Question asked by Tom Tatakis on Nov 1, 2013
Latest reply on Nov 4, 2013 by Tomas Vaverka

Hello,

I'm having trouble figuring out the example in the data sheet for reading and calculating the c12 coefficient.  The data sheet indicates there are 13 fractional bits, plus a sign bit, and it has 9 decimal points of pad built in.  In the example reading and calculation it shows a raw reading of the MSB and LSB of the coefficient as follows:

c12 coefficient MSB = 0x38

c12 coefficient LSB = 0xCC c12 coefficient = 0x38CC = 0.00086665

First, the 0x38CC value is 14 bits.  Even if you assume the 14th bit is actually the sign bit, then the value calculated should be negative.

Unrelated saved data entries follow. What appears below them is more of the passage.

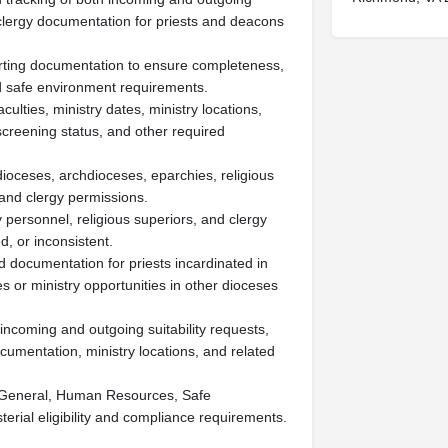
ed clergy documentation for priests and deacons
orting documentation to ensure completeness,
d safe environment requirements.
culties, ministry dates, ministry locations,
creening status, and other required
dioceses, archdioceses, eparchies, religious
s and clergy permissions.
 personnel, religious superiors, and clergy
, or inconsistent.
ed documentation for priests incardinated in
 or ministry opportunities in other dioceses
incoming and outgoing suitability requests,
cumentation, ministry locations, and related
ar General, Human Resources, Safe
erial eligibility and compliance requirements.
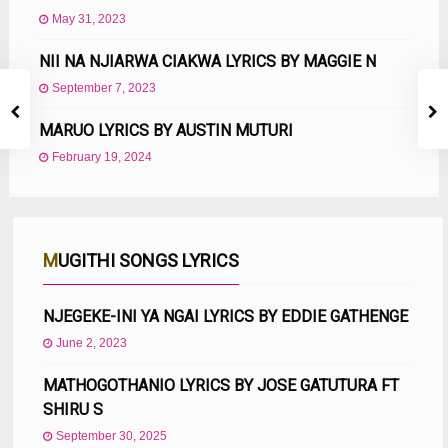
May 31, 2023
NII NA NJIARWA CIAKWA LYRICS BY MAGGIE N
September 7, 2023
MARUO LYRICS BY AUSTIN MUTURI
February 19, 2024
MUGITHI SONGS LYRICS
NJEGEKE-INI YA NGAI LYRICS BY EDDIE GATHENGE
June 2, 2023
MATHOGOTHANIO LYRICS BY JOSE GATUTURA FT
SHIRU S
September 30, 2025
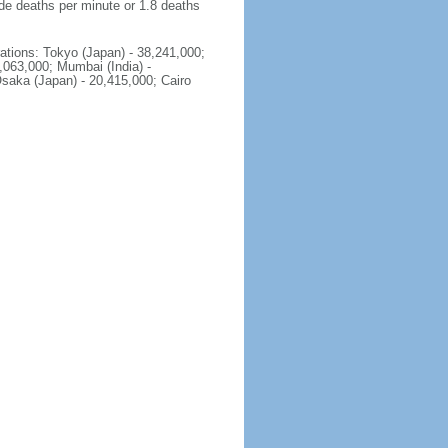
ide deaths per minute or 1.8 deaths
rations: Tokyo (Japan) - 38,241,000;
2,063,000; Mumbai (India) -
Osaka (Japan) - 20,415,000; Cairo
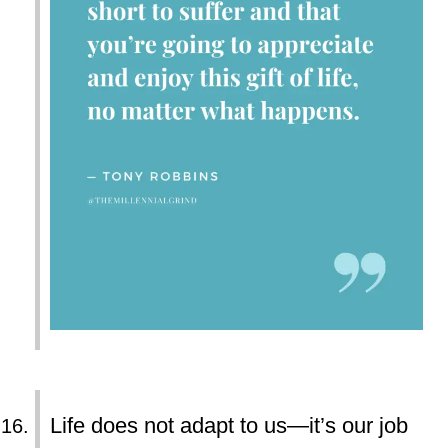
Life does not adapt to us—it’s our job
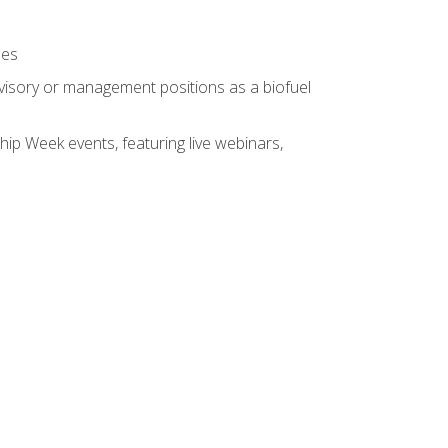
ses
rvisory or management positions as a biofuel
hip Week events, featuring live webinars,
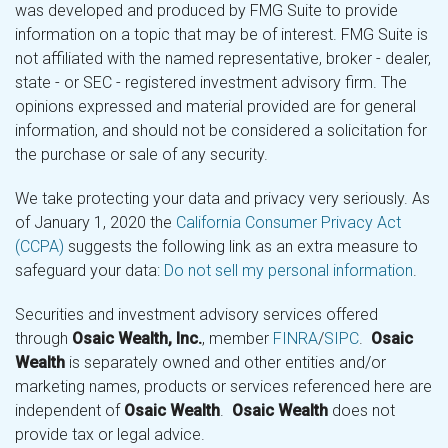
was developed and produced by FMG Suite to provide
information on a topic that may be of interest. FMG Suite is
not affiliated with the named representative, broker - dealer,
state - or SEC - registered investment advisory firm. The
opinions expressed and material provided are for general
information, and should not be considered a solicitation for
the purchase or sale of any security.
We take protecting your data and privacy very seriously. As
of January 1, 2020 the
California Consumer Privacy Act
(CCPA)
suggests the following link as an extra measure to
safeguard your data:
Do not sell my personal information
.
Securities and investment advisory services offered
through
Osaic Wealth, Inc.
, member
FINRA
/
SIPC
.
Osaic
Wealth
is separately owned and other entities and/or
marketing names, products or services referenced here are
independent of
Osaic Wealth
.
Osaic Wealth
does not
provide tax or legal advice.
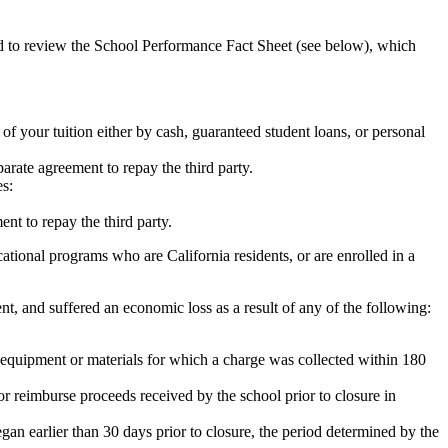
ed to review the School Performance Fact Sheet (see below), which
 of your tuition either by cash, guaranteed student loans, or personal
rate agreement to repay the third party.
es:
nt to repay the third party.
tional programs who are California residents, or are enrolled in a
t, and suffered an economic loss as a result of any of the following:
de equipment or materials for which a charge was collected within 180
or reimburse proceeds received by the school prior to closure in
egan earlier than 30 days prior to closure, the period determined by the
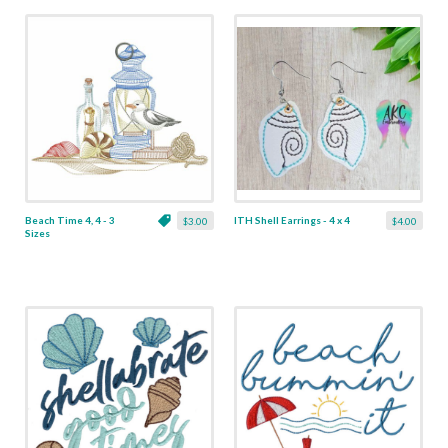
Beach Time 4, 4 - 3
ITH Shell Earrings - 4 x 4
$3.00
$4.00
Sizes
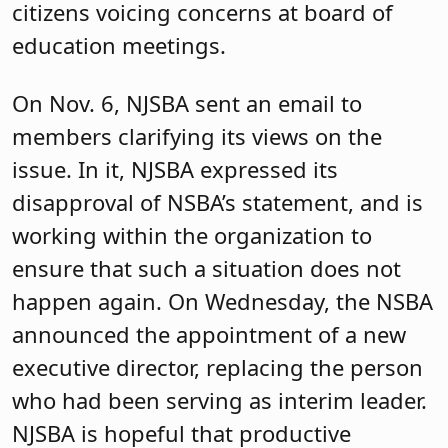
citizens voicing concerns at board of
education meetings.
On Nov. 6, NJSBA sent an email to
members clarifying its views on the
issue. In it, NJSBA expressed its
disapproval of NSBA’s statement, and is
working within the organization to
ensure that such a situation does not
happen again. On Wednesday, the NSBA
announced the appointment of a new
executive director, replacing the person
who had been serving as interim leader.
NJSBA is hopeful that productive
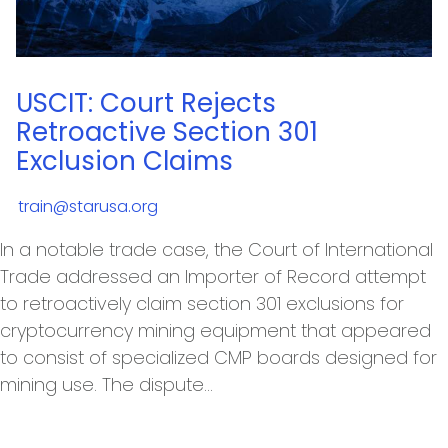
USCIT: Court Rejects
Retroactive Section 301
Exclusion Claims
train@starusa.org
In a notable trade case, the Court of International
Trade addressed an Importer of Record attempt
to retroactively claim section 301 exclusions for
cryptocurrency mining equipment that appeared
to consist of specialized CMP boards designed for
mining use. The dispute…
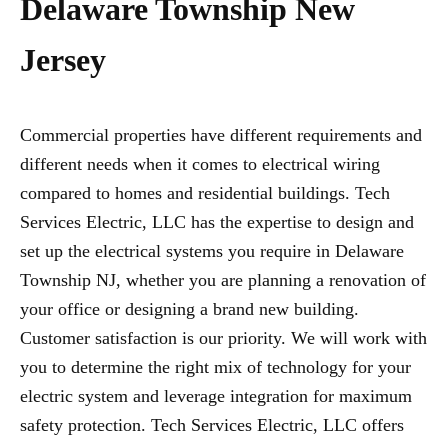
Delaware Township New
Jersey
Commercial properties have different requirements and
different needs when it comes to electrical wiring
compared to homes and residential buildings. Tech
Services Electric, LLC has the expertise to design and
set up the electrical systems you require in Delaware
Township NJ, whether you are planning a renovation of
your office or designing a brand new building.
Customer satisfaction is our priority. We will work with
you to determine the right mix of technology for your
electric system and leverage integration for maximum
safety protection. Tech Services Electric, LLC offers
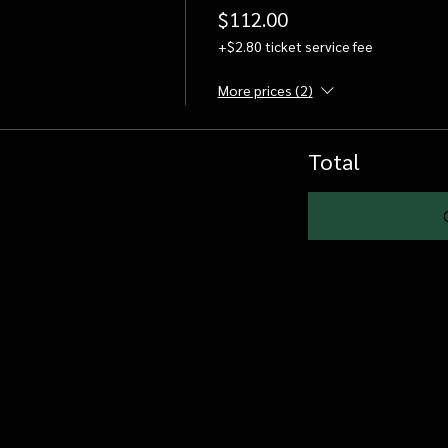
$112.00
+$2.80 ticket service fee
More prices (2)
Total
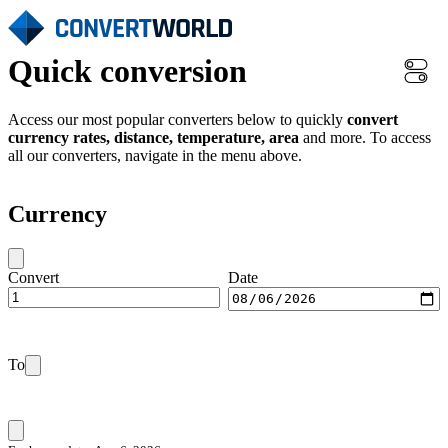
Quick conversion
Access our most popular converters below to quickly
convert
currency rates, distance, temperature, area
and more. To access
all our converters, navigate in the menu above.
Currency
Convert
Date
To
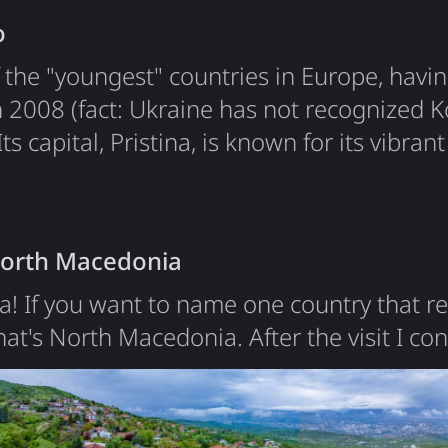
o
 the "youngest" countries in Europe, havin
 2008 (fact: Ukraine has not recognized K
s capital, Pristina, is known for its vibrant
cultures. I was especially impressed to see
isplayed on the central square, a symbol of 
 my visit. The main…
North Macedonia
! If you want to name one country that re
that's North Macedonia. After the visit I c
ce's Macedonia - the reason for the name
h Macedonia wanted to claim the name "
2019 it was renamed to "North". The countr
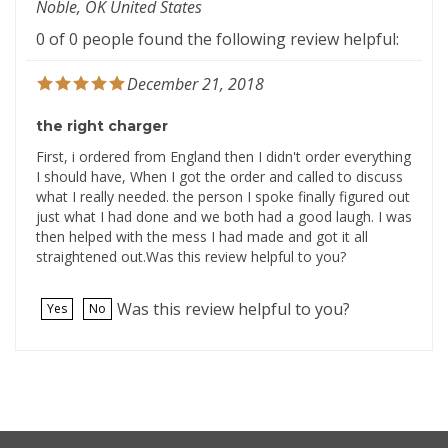
0 of 0 people found the following review helpful:
December 21, 2018
the right charger
First, i ordered from England then I didn't order everything
I should have, When I got the order and called to discuss
what I really needed. the person I spoke finally figured out
just what I had done and we both had a good laugh. I was
then helped with the mess I had made and got it all
straightened out.Was this review helpful to you?
Was this review helpful to you?
Yes
No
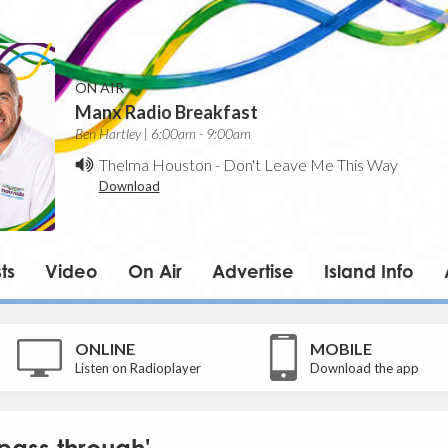
ON AIR
Manx Radio Breakfast
Ben Hartley | 6:00am - 9:00am
Thelma Houston
-
Don't Leave Me This Way
Download
ts
Video
On Air
Advertise
Island Info
ONLINE
MOBILE
Listen on Radioplayer
Download the app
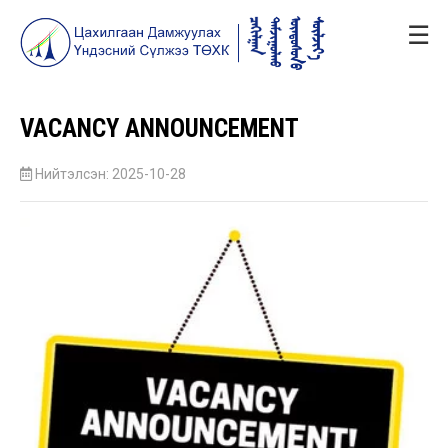
☰
VACANCY ANNOUNCEMENT
Нийтэлсэн: 2025-10-28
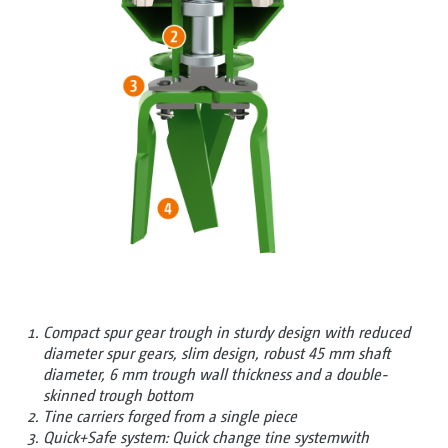
Compact spur gear trough in sturdy design with reduced
diameter spur gears, slim design, robust 45 mm shaft
diameter, 6 mm trough wall thickness and a double-
skinned trough bottom
Tine carriers forged from a single piece
Quick+Safe system: Quick change tine systemwith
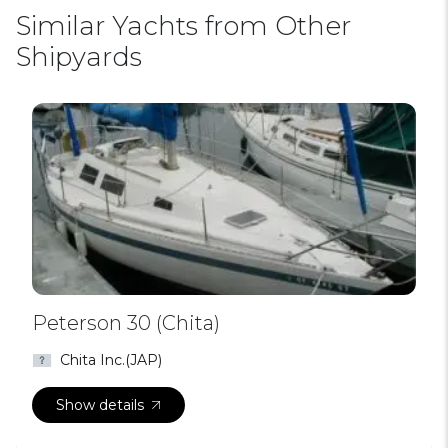
Similar Yachts from Other
Shipyards
Peterson 30 (Chita)
Chita Inc.(JAP)
Show details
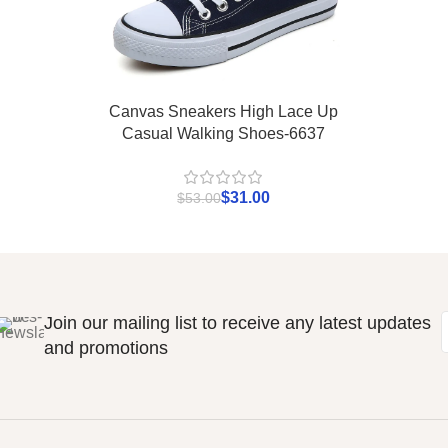
Canvas Sneakers High Lace Up
Casual Walking Shoes-6637
$
31.00
$
53.00
Join our mailing list to receive any latest updates
and promotions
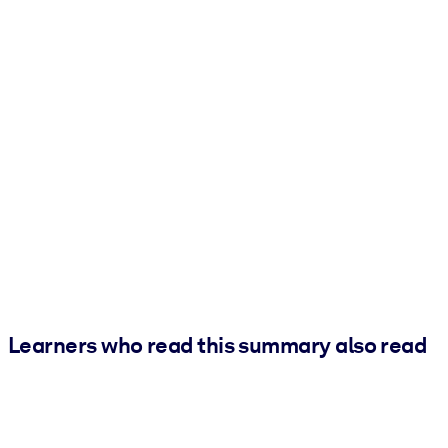
Learners who read this summary also read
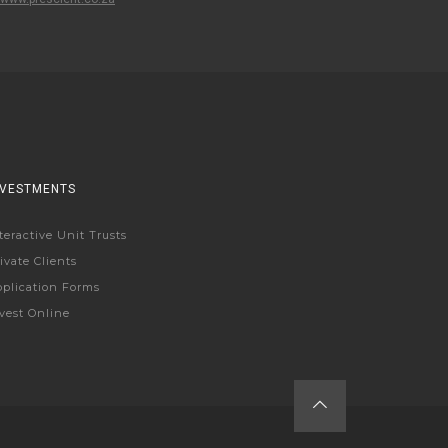
NVESTMENTS
teractive Unit Trusts
ivate Clients
plication Forms
vest Online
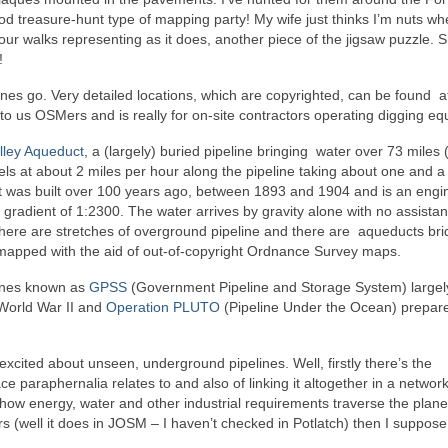
od treasure-hunt type of mapping party! My wife just thinks I’m nuts wh
r walks representing as it does, another piece of the jigsaw puzzle. S
!
nes go. Very detailed locations, which are copyrighted, can be found a
 to us OSMers and is really for on-site contractors operating digging e
lley Aqueduct
, a (largely) buried pipeline bringing water over 73 miles
els at about 2 miles per hour along the pipeline taking about one and a 
It was built over 100 years ago, between 1893 and 1904 and is an engi
gradient of 1:2300. The water arrives by gravity alone with no assista
here are stretches of overground pipeline and there are aqueducts br
s mapped with the aid of out-of-copyright Ordnance Survey maps.
elines known as
GPSS
(Government Pipeline and Storage System) largely
 World War II and
Operation PLUTO
(Pipeline Under the Ocean) prepare
xcited about unseen, underground pipelines. Well, firstly there’s the
ace paraphernalia relates to and also of linking it altogether in a network
ow energy, water and other industrial requirements traverse the plane
ors (well it does in JOSM – I haven’t checked in Potlatch) then I suppose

From the description of 'dec point zero pad', I assume that means that each fractional bit actually has the resolution of 1/(2**(9 + 13))= 1/4194304.

If you take the straight 0x38cc= 14540, then c12= 14540/4194304 = 0.003466 (not quite the value in the example).

If you take 0x38cc and assume the 14th bit is the sign bit, then after the 2's compliment you get 0x733= 1843 for the absolute value.  This yields

c12= 1843/4194304 = 0.0004394 (about half of the example value- but the wrong sign).  So- what am I missing?  Or is the example incorrect?